A Quiet Place (2018)

A Quiet Place
 doesn't string audiences along through tension, building it from the beginning until the scares ultimately pay off or fall flat. Instead, it starts with an actual sense of security backed by the film's family. When the monsters appear, we're with this family as tightly as they're with each other, through thick and thin.

John Krasinsky's film is directed extremely carefully, as the premise dictates. It relies on characters, a couple (Krasinksy and Emily Blunt) and their three children (Noah Jupe, Cade Woodward, and deaf actress Millicent Simmonds), making as little noise as possible to avoid the detection of blind monsters with extra-sensitive hearing. Every movement is deliberate to create as little sound as possible. And the use of sound, and shots, is completely engrossing, but loose enough to create needed breaths of fresh air every now and then.

A Quiet Place is surprisingly not scoreless, thanks to composer Marco Beltrami, and speaking is as crucial in the film as communication is in real life. Sign Language is used throughout the film, but what's surprising is what's being signed can be every so slightly heard sometimes by some characters. The variances in the language are brought out through moments like that and shows, if only for a moment, security has broken through the tension. Your heartbeat may spike at a moment's notice, but it is not toyed with.

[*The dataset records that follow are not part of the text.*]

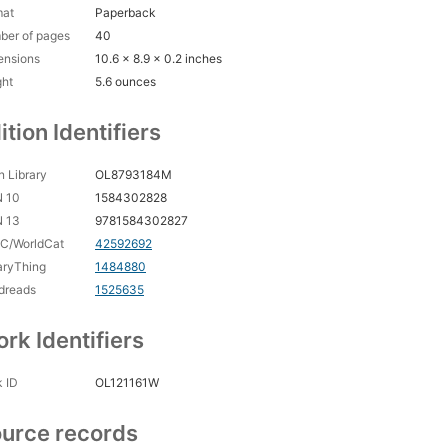
mat
Paperback
ber of pages
40
ensions
10.6 x 8.9 x 0.2 inches
ght
5.6 ounces
ition Identifiers
 Library
OL8793184M
N 10
1584302828
N 13
9781584302827
C/WorldCat
42592692
aryThing
1484880
dreads
1525635
rk Identifiers
 ID
OL121161W
urce records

The family, however, is toyed with. Krasinksy is not starting with a perfect story, as writers Bryan Woods and Scott Beck pull the rug out from under the family with a tight grip every once in a while. The monsters aren't given an unfair advantage, it's just whatever starts a potential attack, to a certain extent, is avoidable, sometimes it's frustratingly avoidable. Once that is out of their hands though, the movie doesn't add insult to injury by placing the family somewhere like a wind chime factory. In fact, great care is taken in showing that their environment is the anti-wind chime factory, with many everyday objects they use replaced with paper and fabric versions, so it evens these "get the ball rolling" moments out pretty well. The only other cheap shot like this that stuck out was some exposition, but at least it was given visually. The history of the monsters and the family's situation is slammed in the audience's face a little harder than it needed to be with some shots that could've been cut. 

A Quiet Place Poster
Theatrical Poster | Copyright 2018 Paramount Pictures

On that subject, the use of shots, by cinematographer Charlotte Bruus Christensen, beautifully display the Hudson Valley and upstate New York. Parts were filmed in the same county as my college. What's displayed is quite an original site, aside from the woods and beautiful mix of natural and nighttime lighting. Krasinsky and his crew imagine new pits of terror and impersonal, environment-based torture. Those impersonal moments are heightened when the audio-centric monsters, designed by Jeffrey Beecroft and Scott Farrar, attack. The shots are too. Whenever the camera is on them, there's a want for it to stay there, to study the design. It should be considered an honor. One given to the Xenomorphs and Heptapods, and many in-between, that came before.

It's not necessary to encourage viewers to watch where they're going upon exiting the theatre. They'll be doing that on their own, at least until they start driving or return and feel comfortable to crank the volume on something, anything, to make sure they've snapped out of it.